The Covid-19 coronavirus pandemic has highlighted how ESG is not simply a convenient label to sell financial products, but a set of real issues that must be considered when assessing the merits of an investment decision. How a company – and individuals for that matter – respond in a crisis tells you a lot about their motivation and if they have a moral compass that guides their purpose.
First and foremost, the pandemic is a human crisis and, understandably, people have paid close attention to how companies have responded. The majority have responded with a high level of empathy and compassion; and those that haven’t have been on the receiving end of public opprobrium through the press and social media, potentially permanently impairing their reputation.
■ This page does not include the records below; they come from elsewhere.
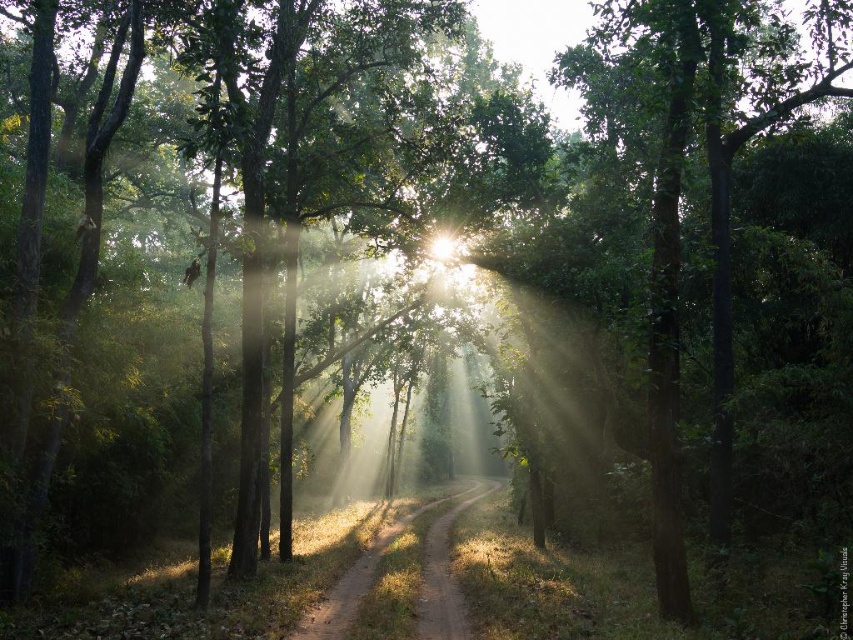 Question: Does brown dirt track at center appear on the left side of dirt/gravel path at center?

Choices:
 (A) no
 (B) yes

Answer: (B)

Question: Is dirt/gravel path at center positioned before bright white light at center?

Choices:
 (A) no
 (B) yes

Answer: (B)

Question: Which of the following is the farthest from the observer?

Choices:
 (A) coord(459,636)
 (B) coord(473,493)
 (C) coord(444,228)

Answer: (B)

Question: Which point is farther to the camera?

Choices:
 (A) (390, 540)
 (B) (437, 627)

Answer: (A)

Question: Which object is positioned closest to the brown dirt track at center?

Choices:
 (A) dirt/gravel path at center
 (B) bright white light at center

Answer: (A)

Question: Is dirt/gravel path at center thinner than bright white light at center?

Choices:
 (A) no
 (B) yes

Answer: (A)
Perhaps the time has come to recognise that the age of the primacy of the shareholder that Milton Friedman ushered in almost 50 years ago is now well past its sell-by date. In the long term this could mean a sea-change in how investors view their holdings. The economic shock has exposed those firms that have traded resiliency for efficiency, normally through the use of financial engineering to support short-term profitability.
Instead of arguing why environmental, social and governance considerations should be used when investing, it’s now the case of asking why wouldn’t you think about these issues? Not to seriously integrate ESG into the analysis of a company is to have an incomplete picture of the opportunities and risks for the enterprise.
Andrew Parry, head of sustainable investment, Newton Investment Management.